----- SUPPLIED RECORDS -----

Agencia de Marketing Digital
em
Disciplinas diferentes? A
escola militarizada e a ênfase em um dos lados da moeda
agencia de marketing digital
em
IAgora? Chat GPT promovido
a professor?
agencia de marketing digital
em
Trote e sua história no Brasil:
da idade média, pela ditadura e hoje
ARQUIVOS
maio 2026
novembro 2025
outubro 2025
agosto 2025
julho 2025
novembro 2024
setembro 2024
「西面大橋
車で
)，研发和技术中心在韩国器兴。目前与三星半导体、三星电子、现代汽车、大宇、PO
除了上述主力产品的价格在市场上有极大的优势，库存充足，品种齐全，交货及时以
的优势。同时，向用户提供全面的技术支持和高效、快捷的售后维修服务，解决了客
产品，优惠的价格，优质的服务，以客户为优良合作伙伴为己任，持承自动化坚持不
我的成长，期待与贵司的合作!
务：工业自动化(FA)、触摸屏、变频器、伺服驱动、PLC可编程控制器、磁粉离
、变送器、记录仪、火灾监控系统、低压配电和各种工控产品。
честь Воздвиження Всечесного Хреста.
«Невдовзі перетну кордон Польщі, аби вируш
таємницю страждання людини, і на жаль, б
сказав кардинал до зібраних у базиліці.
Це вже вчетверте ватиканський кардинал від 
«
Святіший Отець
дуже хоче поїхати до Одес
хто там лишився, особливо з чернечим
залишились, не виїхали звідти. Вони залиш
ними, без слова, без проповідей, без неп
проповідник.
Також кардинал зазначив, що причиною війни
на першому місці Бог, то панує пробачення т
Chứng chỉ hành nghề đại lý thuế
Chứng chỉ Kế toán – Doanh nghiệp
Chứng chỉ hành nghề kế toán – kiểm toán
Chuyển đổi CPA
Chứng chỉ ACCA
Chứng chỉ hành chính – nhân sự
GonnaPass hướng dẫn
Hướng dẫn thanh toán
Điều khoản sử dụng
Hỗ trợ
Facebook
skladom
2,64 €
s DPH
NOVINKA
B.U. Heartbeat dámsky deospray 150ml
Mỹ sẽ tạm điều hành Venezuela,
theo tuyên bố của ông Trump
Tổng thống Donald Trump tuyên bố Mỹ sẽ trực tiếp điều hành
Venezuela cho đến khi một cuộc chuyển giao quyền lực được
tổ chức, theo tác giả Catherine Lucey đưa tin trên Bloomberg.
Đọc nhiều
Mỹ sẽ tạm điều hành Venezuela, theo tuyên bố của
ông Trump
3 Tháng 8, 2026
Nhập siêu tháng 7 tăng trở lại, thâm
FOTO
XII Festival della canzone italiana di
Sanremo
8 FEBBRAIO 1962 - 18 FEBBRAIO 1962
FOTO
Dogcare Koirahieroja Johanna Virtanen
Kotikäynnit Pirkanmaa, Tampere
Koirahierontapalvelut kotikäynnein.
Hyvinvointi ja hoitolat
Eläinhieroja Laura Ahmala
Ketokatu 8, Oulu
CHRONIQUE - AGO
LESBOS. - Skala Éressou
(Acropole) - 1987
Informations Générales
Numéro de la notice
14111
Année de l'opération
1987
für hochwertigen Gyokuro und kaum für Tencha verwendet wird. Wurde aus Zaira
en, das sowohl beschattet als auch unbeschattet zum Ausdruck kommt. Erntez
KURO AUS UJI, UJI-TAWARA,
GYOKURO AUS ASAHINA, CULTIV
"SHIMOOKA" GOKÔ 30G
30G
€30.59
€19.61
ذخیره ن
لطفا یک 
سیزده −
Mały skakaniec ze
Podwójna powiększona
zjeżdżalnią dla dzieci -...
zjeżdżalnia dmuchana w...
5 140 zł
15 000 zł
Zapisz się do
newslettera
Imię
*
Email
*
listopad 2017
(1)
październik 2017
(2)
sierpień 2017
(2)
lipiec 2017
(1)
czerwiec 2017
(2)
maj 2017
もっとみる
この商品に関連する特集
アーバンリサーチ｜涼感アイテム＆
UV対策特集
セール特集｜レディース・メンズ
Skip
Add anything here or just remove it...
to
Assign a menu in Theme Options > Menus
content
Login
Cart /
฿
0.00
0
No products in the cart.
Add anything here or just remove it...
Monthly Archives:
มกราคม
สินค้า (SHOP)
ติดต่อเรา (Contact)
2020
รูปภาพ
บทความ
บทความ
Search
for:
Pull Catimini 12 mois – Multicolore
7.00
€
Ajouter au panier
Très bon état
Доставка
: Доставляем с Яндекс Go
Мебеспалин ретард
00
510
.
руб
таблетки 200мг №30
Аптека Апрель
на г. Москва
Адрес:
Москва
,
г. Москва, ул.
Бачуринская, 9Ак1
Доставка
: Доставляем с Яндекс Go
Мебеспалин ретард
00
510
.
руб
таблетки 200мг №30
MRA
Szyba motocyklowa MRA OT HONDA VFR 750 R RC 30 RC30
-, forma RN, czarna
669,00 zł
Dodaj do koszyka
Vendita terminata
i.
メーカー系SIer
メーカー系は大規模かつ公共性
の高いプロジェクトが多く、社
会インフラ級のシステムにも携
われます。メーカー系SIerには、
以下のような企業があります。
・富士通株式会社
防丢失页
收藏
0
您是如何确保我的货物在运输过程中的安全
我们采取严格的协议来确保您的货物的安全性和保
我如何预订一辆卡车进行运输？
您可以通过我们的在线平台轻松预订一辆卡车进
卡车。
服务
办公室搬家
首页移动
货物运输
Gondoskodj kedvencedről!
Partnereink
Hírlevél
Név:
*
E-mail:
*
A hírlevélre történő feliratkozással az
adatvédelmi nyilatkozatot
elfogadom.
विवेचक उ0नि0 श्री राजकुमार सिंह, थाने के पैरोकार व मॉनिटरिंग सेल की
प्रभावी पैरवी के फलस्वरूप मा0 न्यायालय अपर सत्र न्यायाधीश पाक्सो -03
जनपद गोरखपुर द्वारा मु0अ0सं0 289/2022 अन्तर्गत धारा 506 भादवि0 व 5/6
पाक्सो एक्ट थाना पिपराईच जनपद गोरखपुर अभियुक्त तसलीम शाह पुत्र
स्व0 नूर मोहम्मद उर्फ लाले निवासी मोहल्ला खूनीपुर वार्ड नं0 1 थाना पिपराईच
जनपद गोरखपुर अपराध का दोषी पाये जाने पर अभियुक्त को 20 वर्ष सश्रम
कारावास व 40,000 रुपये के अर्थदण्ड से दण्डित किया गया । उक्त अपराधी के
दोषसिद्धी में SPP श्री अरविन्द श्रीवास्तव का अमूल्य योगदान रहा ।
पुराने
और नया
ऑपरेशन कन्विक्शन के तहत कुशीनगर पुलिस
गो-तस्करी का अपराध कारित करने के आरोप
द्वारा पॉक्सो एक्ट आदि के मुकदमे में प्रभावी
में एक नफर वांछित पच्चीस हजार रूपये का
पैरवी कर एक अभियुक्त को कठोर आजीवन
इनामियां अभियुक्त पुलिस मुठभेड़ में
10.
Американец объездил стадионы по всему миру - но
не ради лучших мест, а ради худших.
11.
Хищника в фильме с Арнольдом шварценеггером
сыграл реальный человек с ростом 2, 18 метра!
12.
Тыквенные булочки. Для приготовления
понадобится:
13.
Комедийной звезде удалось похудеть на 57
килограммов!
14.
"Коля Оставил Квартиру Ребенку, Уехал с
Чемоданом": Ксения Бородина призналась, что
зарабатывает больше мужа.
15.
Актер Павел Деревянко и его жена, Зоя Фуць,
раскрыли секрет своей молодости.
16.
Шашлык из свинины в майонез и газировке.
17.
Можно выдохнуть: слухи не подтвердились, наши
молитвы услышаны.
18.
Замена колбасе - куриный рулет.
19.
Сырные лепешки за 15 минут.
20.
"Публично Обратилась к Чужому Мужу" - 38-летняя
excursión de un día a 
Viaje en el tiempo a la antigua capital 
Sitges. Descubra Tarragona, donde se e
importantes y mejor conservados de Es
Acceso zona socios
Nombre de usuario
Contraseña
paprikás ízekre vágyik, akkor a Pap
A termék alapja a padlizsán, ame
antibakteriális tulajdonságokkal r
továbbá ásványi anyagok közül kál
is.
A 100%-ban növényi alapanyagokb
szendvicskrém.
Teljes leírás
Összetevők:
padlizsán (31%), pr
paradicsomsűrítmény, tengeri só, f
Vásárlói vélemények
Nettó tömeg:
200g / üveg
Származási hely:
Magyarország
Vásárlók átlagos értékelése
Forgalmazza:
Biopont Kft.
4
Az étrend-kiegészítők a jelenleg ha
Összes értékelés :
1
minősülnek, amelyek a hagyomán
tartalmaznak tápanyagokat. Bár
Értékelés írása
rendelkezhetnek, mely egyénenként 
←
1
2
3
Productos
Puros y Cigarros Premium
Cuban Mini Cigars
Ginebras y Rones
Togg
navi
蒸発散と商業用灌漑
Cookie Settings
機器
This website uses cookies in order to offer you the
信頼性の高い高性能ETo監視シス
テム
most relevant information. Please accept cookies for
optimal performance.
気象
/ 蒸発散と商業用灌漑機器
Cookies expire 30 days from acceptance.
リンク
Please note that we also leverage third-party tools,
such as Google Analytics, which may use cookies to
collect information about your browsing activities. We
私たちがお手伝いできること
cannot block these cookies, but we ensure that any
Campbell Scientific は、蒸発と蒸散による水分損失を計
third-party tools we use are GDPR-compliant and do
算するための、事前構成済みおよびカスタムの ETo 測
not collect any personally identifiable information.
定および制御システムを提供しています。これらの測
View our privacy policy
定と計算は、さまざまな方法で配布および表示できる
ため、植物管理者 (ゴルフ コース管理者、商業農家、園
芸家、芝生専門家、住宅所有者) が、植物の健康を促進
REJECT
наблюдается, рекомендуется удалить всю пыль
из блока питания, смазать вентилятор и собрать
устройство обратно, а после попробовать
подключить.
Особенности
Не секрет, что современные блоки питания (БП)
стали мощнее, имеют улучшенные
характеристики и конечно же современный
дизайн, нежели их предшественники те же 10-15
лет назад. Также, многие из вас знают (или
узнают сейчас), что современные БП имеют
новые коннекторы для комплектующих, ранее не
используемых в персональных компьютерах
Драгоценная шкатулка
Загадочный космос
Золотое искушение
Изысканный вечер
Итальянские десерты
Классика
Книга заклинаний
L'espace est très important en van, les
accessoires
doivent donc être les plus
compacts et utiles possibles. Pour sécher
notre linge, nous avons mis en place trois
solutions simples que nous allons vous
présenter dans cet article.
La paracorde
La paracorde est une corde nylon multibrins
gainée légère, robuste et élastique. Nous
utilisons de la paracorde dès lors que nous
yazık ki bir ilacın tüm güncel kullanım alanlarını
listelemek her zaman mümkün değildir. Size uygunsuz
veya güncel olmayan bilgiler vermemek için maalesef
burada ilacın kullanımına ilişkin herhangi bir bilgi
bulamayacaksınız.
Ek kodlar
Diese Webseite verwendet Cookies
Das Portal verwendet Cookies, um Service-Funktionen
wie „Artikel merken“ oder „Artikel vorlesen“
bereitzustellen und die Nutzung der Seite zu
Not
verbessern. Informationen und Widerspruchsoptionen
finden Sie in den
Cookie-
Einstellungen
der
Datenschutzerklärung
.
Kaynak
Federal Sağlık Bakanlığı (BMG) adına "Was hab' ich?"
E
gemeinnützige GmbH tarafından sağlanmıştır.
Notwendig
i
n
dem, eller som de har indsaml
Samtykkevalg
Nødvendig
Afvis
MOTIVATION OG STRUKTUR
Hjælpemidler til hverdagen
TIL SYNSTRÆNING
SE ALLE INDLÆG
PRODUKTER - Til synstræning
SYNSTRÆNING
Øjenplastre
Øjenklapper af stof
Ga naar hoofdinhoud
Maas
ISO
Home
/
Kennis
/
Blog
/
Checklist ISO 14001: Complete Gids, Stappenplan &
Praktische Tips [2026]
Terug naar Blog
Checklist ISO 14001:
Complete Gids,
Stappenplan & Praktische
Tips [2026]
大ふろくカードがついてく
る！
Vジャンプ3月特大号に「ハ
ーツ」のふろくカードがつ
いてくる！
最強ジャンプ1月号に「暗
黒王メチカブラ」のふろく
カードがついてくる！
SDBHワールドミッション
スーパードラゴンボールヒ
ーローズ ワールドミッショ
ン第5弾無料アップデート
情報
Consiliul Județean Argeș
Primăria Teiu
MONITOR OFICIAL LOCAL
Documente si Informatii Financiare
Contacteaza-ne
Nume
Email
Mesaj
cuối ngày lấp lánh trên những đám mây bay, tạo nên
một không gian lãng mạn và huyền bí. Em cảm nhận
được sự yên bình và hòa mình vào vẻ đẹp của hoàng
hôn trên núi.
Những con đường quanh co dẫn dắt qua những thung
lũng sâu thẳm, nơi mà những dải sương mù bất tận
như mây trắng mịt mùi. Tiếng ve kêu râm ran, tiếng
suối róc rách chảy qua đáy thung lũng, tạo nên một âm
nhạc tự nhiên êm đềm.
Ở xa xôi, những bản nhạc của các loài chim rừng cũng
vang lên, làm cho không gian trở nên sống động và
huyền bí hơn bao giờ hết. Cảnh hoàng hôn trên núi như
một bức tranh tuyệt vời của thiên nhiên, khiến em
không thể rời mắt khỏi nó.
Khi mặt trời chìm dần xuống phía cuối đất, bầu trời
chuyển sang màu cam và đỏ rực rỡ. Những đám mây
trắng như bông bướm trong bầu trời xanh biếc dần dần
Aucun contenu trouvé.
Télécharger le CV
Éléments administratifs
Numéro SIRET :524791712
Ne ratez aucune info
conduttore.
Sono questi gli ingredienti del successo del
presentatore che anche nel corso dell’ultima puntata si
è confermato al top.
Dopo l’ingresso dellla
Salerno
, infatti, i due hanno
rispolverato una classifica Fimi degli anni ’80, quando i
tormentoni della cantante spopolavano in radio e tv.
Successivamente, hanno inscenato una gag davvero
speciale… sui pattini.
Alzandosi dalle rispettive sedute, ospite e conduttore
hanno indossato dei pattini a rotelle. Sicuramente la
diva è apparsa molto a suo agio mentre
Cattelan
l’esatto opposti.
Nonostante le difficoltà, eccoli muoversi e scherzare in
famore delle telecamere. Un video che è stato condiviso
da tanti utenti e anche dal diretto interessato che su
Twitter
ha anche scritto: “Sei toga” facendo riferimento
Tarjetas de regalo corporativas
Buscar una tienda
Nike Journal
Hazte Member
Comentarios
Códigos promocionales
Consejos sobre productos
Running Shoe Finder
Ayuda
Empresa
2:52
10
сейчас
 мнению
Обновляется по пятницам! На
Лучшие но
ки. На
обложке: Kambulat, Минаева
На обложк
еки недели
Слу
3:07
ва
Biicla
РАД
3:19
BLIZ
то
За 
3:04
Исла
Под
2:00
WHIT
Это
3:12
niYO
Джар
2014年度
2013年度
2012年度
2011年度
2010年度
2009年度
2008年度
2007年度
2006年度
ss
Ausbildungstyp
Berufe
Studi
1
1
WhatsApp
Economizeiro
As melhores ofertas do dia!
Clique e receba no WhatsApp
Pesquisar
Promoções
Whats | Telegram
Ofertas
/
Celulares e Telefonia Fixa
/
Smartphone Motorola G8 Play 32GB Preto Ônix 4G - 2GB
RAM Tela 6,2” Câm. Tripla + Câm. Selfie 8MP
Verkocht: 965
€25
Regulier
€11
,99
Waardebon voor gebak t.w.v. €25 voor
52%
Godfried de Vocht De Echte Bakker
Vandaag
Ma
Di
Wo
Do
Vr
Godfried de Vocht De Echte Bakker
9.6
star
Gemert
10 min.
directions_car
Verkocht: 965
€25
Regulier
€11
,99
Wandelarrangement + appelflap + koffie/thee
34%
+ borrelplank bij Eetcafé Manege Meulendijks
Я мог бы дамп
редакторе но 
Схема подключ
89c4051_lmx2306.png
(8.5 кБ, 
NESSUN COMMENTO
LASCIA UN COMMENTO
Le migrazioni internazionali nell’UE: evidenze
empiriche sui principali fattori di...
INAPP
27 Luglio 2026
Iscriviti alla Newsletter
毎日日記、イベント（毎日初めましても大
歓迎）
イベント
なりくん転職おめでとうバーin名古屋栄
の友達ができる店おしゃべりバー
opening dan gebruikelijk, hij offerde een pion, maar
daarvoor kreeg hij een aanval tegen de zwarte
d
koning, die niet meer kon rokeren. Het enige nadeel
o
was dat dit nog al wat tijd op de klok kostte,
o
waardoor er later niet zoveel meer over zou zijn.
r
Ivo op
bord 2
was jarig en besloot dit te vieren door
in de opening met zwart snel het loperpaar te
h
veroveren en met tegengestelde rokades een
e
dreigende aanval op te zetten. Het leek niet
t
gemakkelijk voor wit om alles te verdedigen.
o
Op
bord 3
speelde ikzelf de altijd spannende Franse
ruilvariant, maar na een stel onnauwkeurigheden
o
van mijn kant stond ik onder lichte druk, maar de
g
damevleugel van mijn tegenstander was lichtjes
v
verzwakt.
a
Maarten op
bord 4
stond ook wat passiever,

-----

- YOUR INSTRUCTIONS:
The entries above hold a line with "Nike Journal" and a later line with "Economizeiro". Write out exactly those lines and all lines between, nothing more.

- FINISHED TASK:
Nike Journal
Hazte Member
Comentarios
Códigos promocionales
Consejos sobre productos
Running Shoe Finder
Ayuda
Empresa
2:52
10
сейчас
 мнению
Обновляется по пятницам! На
Лучшие но
ки. На
обложке: Kambulat, Минаева
На обложк
еки недели
Слу
3:07
ва
Biicla
РАД
3:19
BLIZ
то
За 
3:04
Исла
Под
2:00
WHIT
Это
3:12
niYO
Джар
2014年度
2013年度
2012年度
2011年度
2010年度
2009年度
2008年度
2007年度
2006年度
ss
Ausbildungstyp
Berufe
Studi
1
1
WhatsApp
Economizeiro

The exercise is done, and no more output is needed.